Annoncé dans 45 jours, le barrage hydroélectrique de Kakobola n'est pas toujours mis en service. Le courant n'est toujours pas lancé. Les territoires de Gungu et d’Idiofa ainsi que la ville de Kikwit restent dans le noir, 60 jours après la promesse du ministre des Ressources hydrauliques, en fin novembre 2025, lors de l’édition Makutano.
La situation alimente de vives inquiétudes au sein des populations de la région, qui se posent moult questions sans réponses. Elle révèle un contraste avec les avancées techniques déjà observées sur le terrain.
En effet, 1 800 ménages étaient raccordés à Idiofa en novembre, l’implantation des poteaux et le tirage des câbles moyenne tension étant achevés. À Kikwit, 8 000 abonnés sont raccordés sur les 10 000 attendus. Des compteurs et des disjoncteurs ont été placés chez les abonnés, alors que la sous-station, elle, est prête depuis 2024, de même que l’implantation des poteaux et le tirage des câbles.
Selon la cellule d’exécution, rien ne peut empêcher le lancement de l’électricité, en dépit des travaux de maintenance du réseau de distribution et du déménagement du réseau thermique.
Un des leaders d’opinion au Kwilu, le Dr Guy Kilundu, veut voir clair. « Le constat est que le gouvernement fait des promesses chaque fois que nous arrivons à la veille de la fête de la Saint-Sylvestre, des élections et du 30 juin. Cette fois-ci, c’est le ministre de tutelle qui a fait une promesse selon laquelle le courant serait lancé endéans 45 jours, c’était en novembre 2025. Aujourd’hui, nous sommes à près de 60 jours et le courant n’est toujours pas lancé. La population se pose la question : pourquoi ce blocage ? », s’interroge-t-il.
Il sollicite l’implication de tous les élus du Kwilu afin de concrétiser ce vieux projet du gouvernement.
Si des avancées sont également signalées dans le territoire de Gungu en général, les populations autochtones de Kakobola, gardiennes des terres, ont peint un tableau sombre.
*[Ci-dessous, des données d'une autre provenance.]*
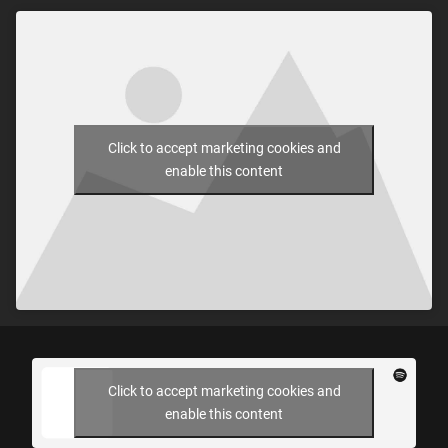
Click to accept marketing cookies and
enable this content
Click to accept marketing cookies and
enable this content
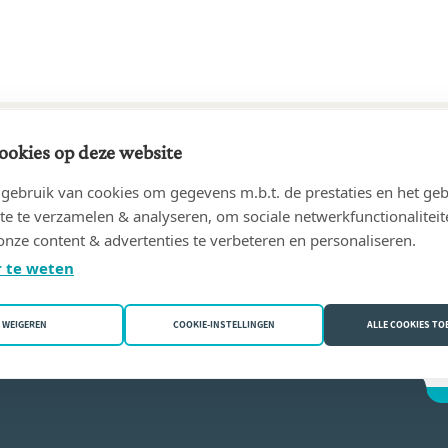
ookies op deze website
49 tot 20/05/1977
ebruik van cookies om gegevens m.b.t. de prestaties en het geb
 Jan
(9160 Lokeren)
te te verzamelen & analyseren, om sociale netwerkfunctionaliteit
onze content & advertenties te verbeteren en personaliseren.
 De Meirsman
 te weten
WEIGEREN
COOKIE-INSTELLINGEN
ALLE COOKIES T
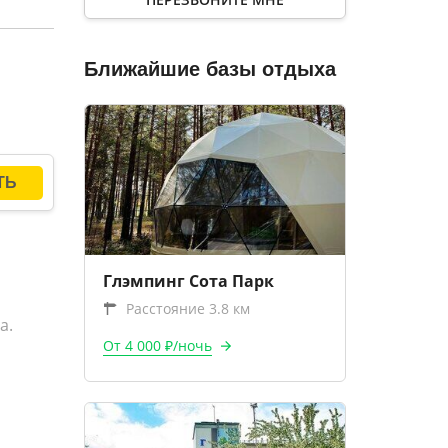
четы за
Ближайшие базы отдыха
Глэмпинг Сота Парк
Расстояние 3.8 км
а.
От 4 000 ₽/ночь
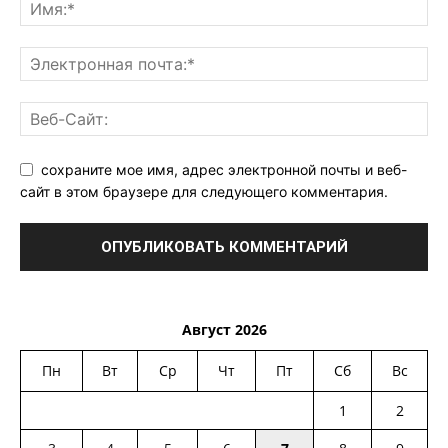
сохраните мое имя, адрес электронной почты и веб-
сайт в этом браузере для следующего комментария.
Август 2026
Пн
Вт
Ср
Чт
Пт
Сб
Вс
1
2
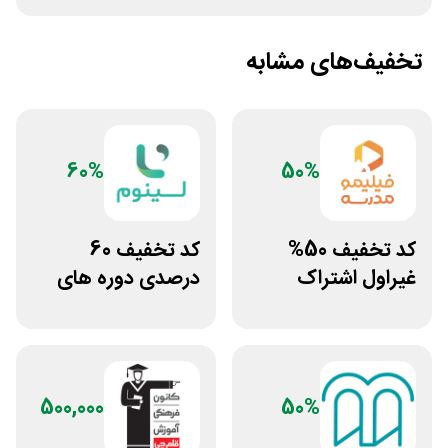
تخفیف‌های مشابه
60%
50%
کد تخفیف 50%
کد تخفیف 60
غیراول اشتراک
درصدی دوره های
برنامه فیلیمو مدرسه
علوم پزشکی لینوم
500,000
50%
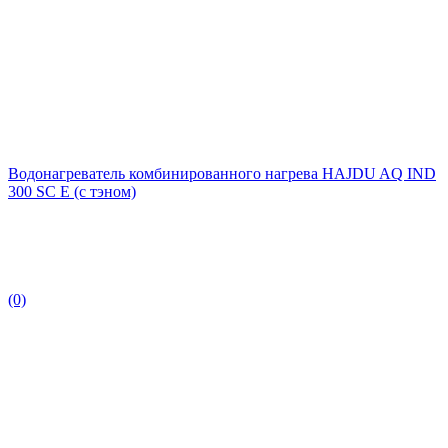
Водонагреватель комбинированного нагрева HAJDU AQ IND
300 SC E (c тэном)
(0)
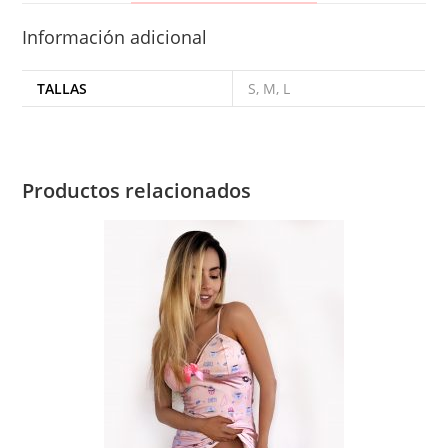
Información adicional
TALLAS
S, M, L
Productos relacionados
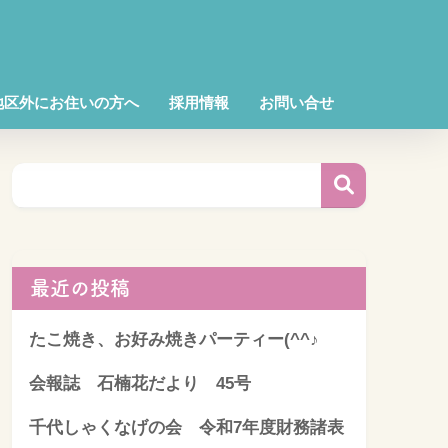
地区外にお住いの方へ
採用情報
お問い合せ
最近の投稿
たこ焼き、お好み焼きパーティー(^^♪
会報誌 石楠花だより 45号
千代しゃくなげの会 令和7年度財務諸表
Selon le président de la société civile de Gungu, les peuples autochtones de Kakobola n’ont rien bénéficié de ce projet. Aucun poteau ni câble n’est visible dans ce village. Joachim Kusamba décrit une situation anormale.
« Rien n’a été fait pour les autochtones. Kakobola et le reste sont dans le noir. Ils ont seulement placé les bornes. Jusqu’aujourd’hui, la population de Kakobola n’a bénéficié d’aucun poteau pouvant donner l’espoir que, lors de l’inauguration, elle sera éclairée », déplore Joachim Kusamba, président de la société civile de Gungu.
Parallèlement, les peuples autochtones réclament une redevance sous forme d’investissement dans les infrastructures de base. Il s’agit de la construction d’une école technique professionnelle moderne dénommée « Institut Technique Professionnel de Kakobola », ITP Kakobola en sigle, pour les besoins de la formation de la jeunesse locale, assurer la pérennité de l’ouvrage, produire une meilleure main-d’œuvre et promouvoir l’entrepreneuriat local. Le mémorandum reprend aussi la construction d’un centre de santé bien équipé pour répondre aux besoins sanitaires des communautés locales.